[BioSQL-l] [BioPython] Concerns the update of BioSQL.taxon table

Wed Mar 26 12:30:50 UTC 2008

On Wed, Mar 26, 2008 at 11:29 AM, Eric Gibert <ericgibert at yahoo.fr> wrote:
> Thank you Peter for the correct email of the BioSQL list.
>
> No, it is not something linked to BioPython 1.45 upgrade: same behavior as 1.44.
> My problem is linked to the fact  that the BioSQl schema version 1.0.0 defines a
> *unique* index on taxon.ncbi_taxon_id. I did not have this index before.
>
>  I have written a script that connects to the taxonomy database of NCBI and get
>  the XML data for the species. Then it updates the taxon table, replacing the
>  ncbi_taxon_id and node_rank NULL by their values for all the lineage. I call it
>  after the loading of BioSeqs in the database.

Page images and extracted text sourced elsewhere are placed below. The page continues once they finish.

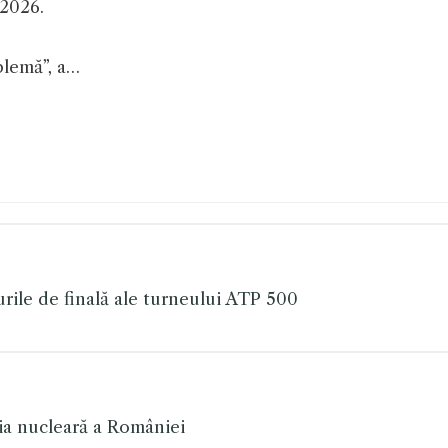
 2026.
blemă”, a…
turile de finală ale turneului ATP 500
gia nucleară a României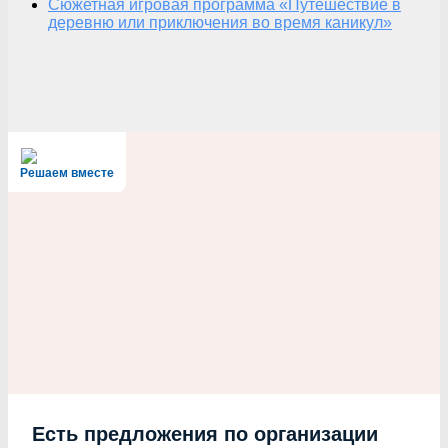
Сюжетная игровая программа «Путешествие в
деревню или приключения во время каникул»
Решаем вместе
Есть предложения по организации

So you wrote your own version of the BioSQL perl script load_ncbi_taxonomy.pl?

>  Example:
>  I load a BioSeq for Nannophya pygmaea then I run my script to update the  ncbi_taxon_id and rank:
>  +----------+---------------+-----------------+--------------+
>  | taxon_id | ncbi_taxon_id | parent_taxon_id | node_rank    |
>  +----------+---------------+-----------------+--------------+
>  |       13 |          2759 |            NULL | superkingdom |
>  |       14 |         33208 |              13 | kingdom      |
>  |       15 |          6656 |              14 | phylum       |
>  |       16 |          6960 |              15 | superclass   |
>  |       17 |         50557 |              16 | class        |
>  |       18 |          7496 |              17 | no rank      |
>  |       19 |         33339 |              18 | subclass     |
>  |       20 |          6961 |              19 | order        |
>  |       21 |          6962 |              20 | suborder     |
>  |       22 |          6964 |              21 | family       |
>  |       23 |        229390 |              22 | genus        |
>  |       24 |        229391 |              23 | species      |
>
>  No problem.
>
>  Now I insert/load another Libellulideae (Orthetrum sabina ): 'empty/NULL'
>  taxons records are inserted by the db.load() BioPython function:

These records are "guess work" based on the lineage in the GenBank
file - we don't know the NCBI taxon ids, so they are NULL, nor the
rank, but there is a scientific name in the lined taxon_name table.  I
am open to the idea of not writing this guessed lineage, and just
writing one entry for the species and the given NCBI taxon ID.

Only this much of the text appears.